Department of Health Services Research and Policy, London School of Hygiene and Tropical Medicine, London, UK
Department of Global Health and Development, London School of Hygiene and Tropical Medicine, London, UK.
BMJ Glob Health. 2020 May;5(5). doi: 10.1136/bmjgh-2019-002138.
Over the last 10 years, there has been a huge shift in malaria diagnosis in public health facilities, due to widespread deployment of rapid diagnostic tests (RDTs), which are accurate, quick and easy to use and inexpensive. There are calls for RDTs to be made available at-scale in the private retail sector where many people with suspected malaria seek care. Retail sector RDT use in sub-Saharan Africa (SSA) is limited to small-scale studies, and robust evidence on value-for-money is not yet available. We modelled the cost-effectiveness of introducing subsidised RDTs and supporting interventions in the SSA retail sector, in a context of a subsidy programme for first-line antimalarials.
We developed a decision tree following febrile patients through presentation, diagnosis, treatment, disease progression and further care, to final health outcomes. We modelled results for three 'treatment scenarios', based on parameters from three small-scale studies in Nigeria (TS-N), Tanzania (TS-T) and Uganda (TS-U), under low and medium/high transmission (5% and 50% (parasite) positivity rates (PfPR), respectively).
Cost-effectiveness varied considerably between treatment scenarios. Cost per disability-adjusted life year averted at 5% PfPR was US$482 (TS-N) and US$115 (TS-T) and at 50% PfPR US$44 (TS-N) and US$45 (TS-T), from a health service perspective. TS-U was dominated in both transmission settings.
The cost-effectiveness of subsidised RDTs is strongly influenced by treatment practices, for which further evidence is required from larger-scale operational settings. However, subsidised RDTs could promote increased use of first-line antimalarials in patients with malaria. RDTs may, therefore, be more cost-effective in higher transmission settings, where a greater proportion of patients have malaria and benefit from increased antimalarial use. This is contrary to previous public sector models, where RDTs were most cost-effective in lower transmission settings as they reduced unnecessary antimalarial use in patients without malaria.
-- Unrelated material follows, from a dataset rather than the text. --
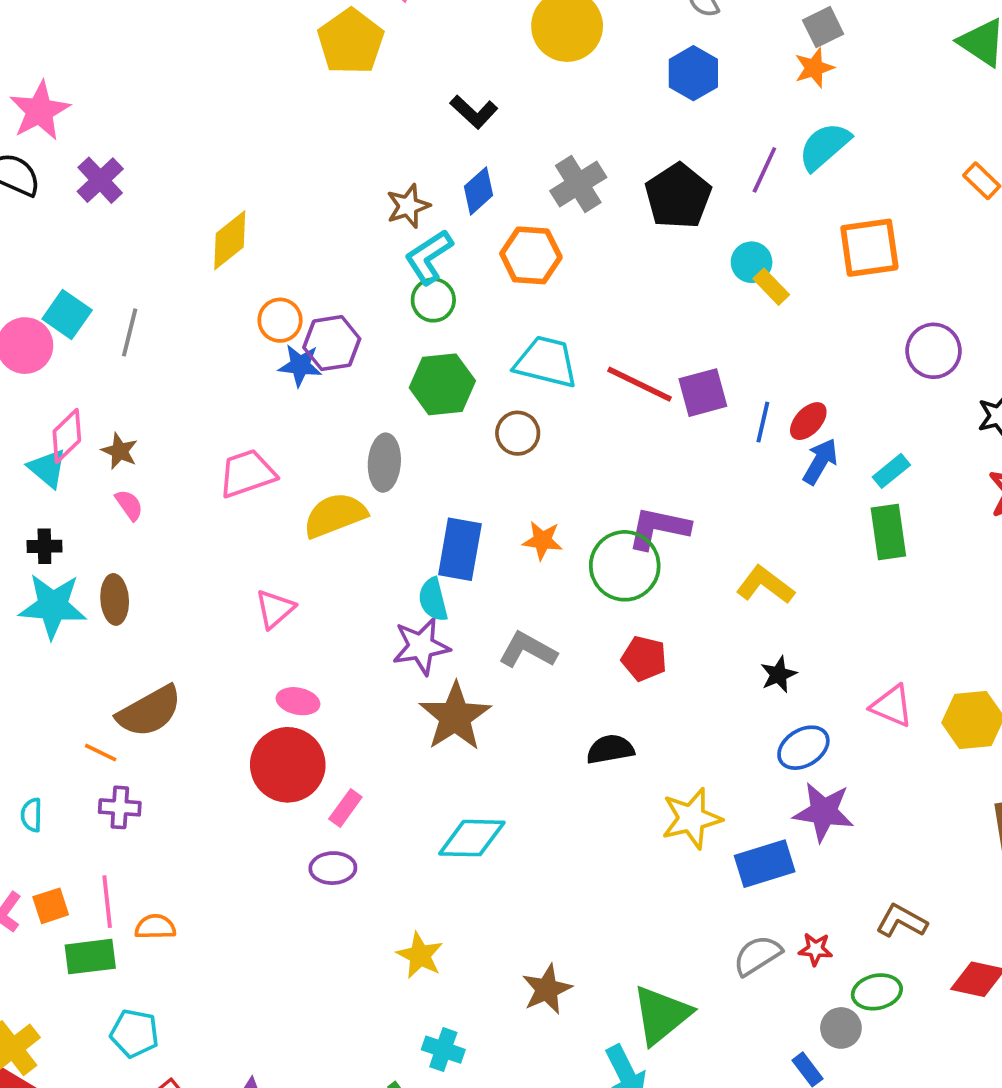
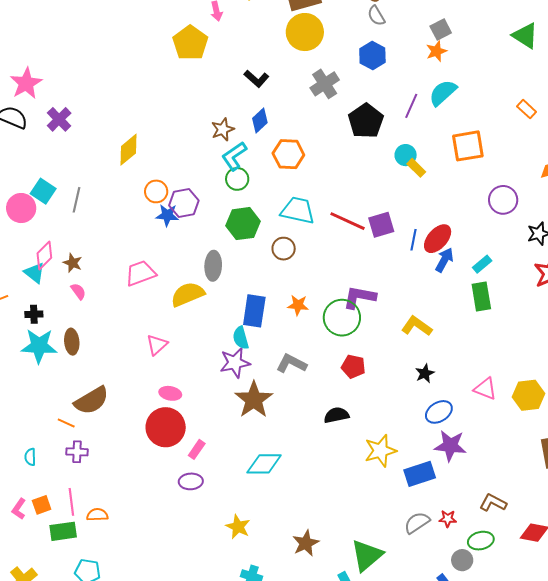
gray cross: (578, 184) -> (325, 84), moved
red ellipse: (808, 421) -> (438, 239), size x1.4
在过去的 10 年中,由于快速诊断检测(RDT)的广泛应用,公共卫生机构中的疟疾诊断发生了巨大转变。RDT 准确、快速、易于使用且价格低廉。有人呼吁在私营零售部门大规模提供 RDT,因为许多疑似疟疾的人都在那里寻求治疗。撒哈拉以南非洲(SSA)的零售部门 RDT 使用仅限于小规模研究,并且尚未提供有关物有所值的可靠证据。我们模拟了在 SSA 零售部门引入补贴 RDT 和支持干预措施的成本效益,背景是为一线抗疟药物制定补贴计划。
我们根据来自尼日利亚(TS-N)、坦桑尼亚(TS-T)和乌干达(TS-U)的三项小规模研究的参数,通过提出、诊断、治疗、疾病进展和进一步护理,为三种“治疗方案”构建了决策树,最终达到健康结果。我们在低和中/高传播(分别为 5%和 50%的寄生虫阳性率(PfPR))下,为三种治疗方案构建了模型。
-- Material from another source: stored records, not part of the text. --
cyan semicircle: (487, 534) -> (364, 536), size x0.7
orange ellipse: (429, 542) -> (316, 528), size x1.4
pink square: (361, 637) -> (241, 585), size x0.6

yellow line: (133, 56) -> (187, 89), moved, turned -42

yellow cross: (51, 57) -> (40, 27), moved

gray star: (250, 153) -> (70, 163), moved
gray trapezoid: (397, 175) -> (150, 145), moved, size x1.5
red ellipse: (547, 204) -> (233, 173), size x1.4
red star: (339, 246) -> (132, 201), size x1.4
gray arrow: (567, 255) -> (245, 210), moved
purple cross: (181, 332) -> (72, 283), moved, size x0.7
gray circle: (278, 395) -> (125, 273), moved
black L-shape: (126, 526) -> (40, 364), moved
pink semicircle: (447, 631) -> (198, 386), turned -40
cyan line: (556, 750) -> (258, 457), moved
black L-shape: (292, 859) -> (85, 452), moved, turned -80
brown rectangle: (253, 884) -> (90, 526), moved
不同治疗方案的成本效益差异很大。在 PfPR 为 5%的情况下,从卫生服务角度来看,每避免一个残疾调整生命年的成本为 482 美元(TS-N)和 115 美元(TS-T),而在 PfPR 为 50%的情况下,每避免一个残疾调整生命年的成本为 44 美元(TS-N)和 45 美元(TS-T)。在两种传播环境下,TS-U 都处于劣势。
补贴 RDT 的成本效益受到治疗实践的强烈影响,因此需要从更大规模的运营环境中获得更多证据。然而,补贴 RDT 可以促进更多疟疾患者使用一线抗疟药物。因此,在传播率较高的地区,RDT 可能更具成本效益,因为更多的患者患有疟疾,并且受益于增加抗疟药物的使用。这与之前的公共部门模型相反,在低传播地区,RDT 最具成本效益,因为它们减少了没有疟疾的患者不必要的抗疟药物使用。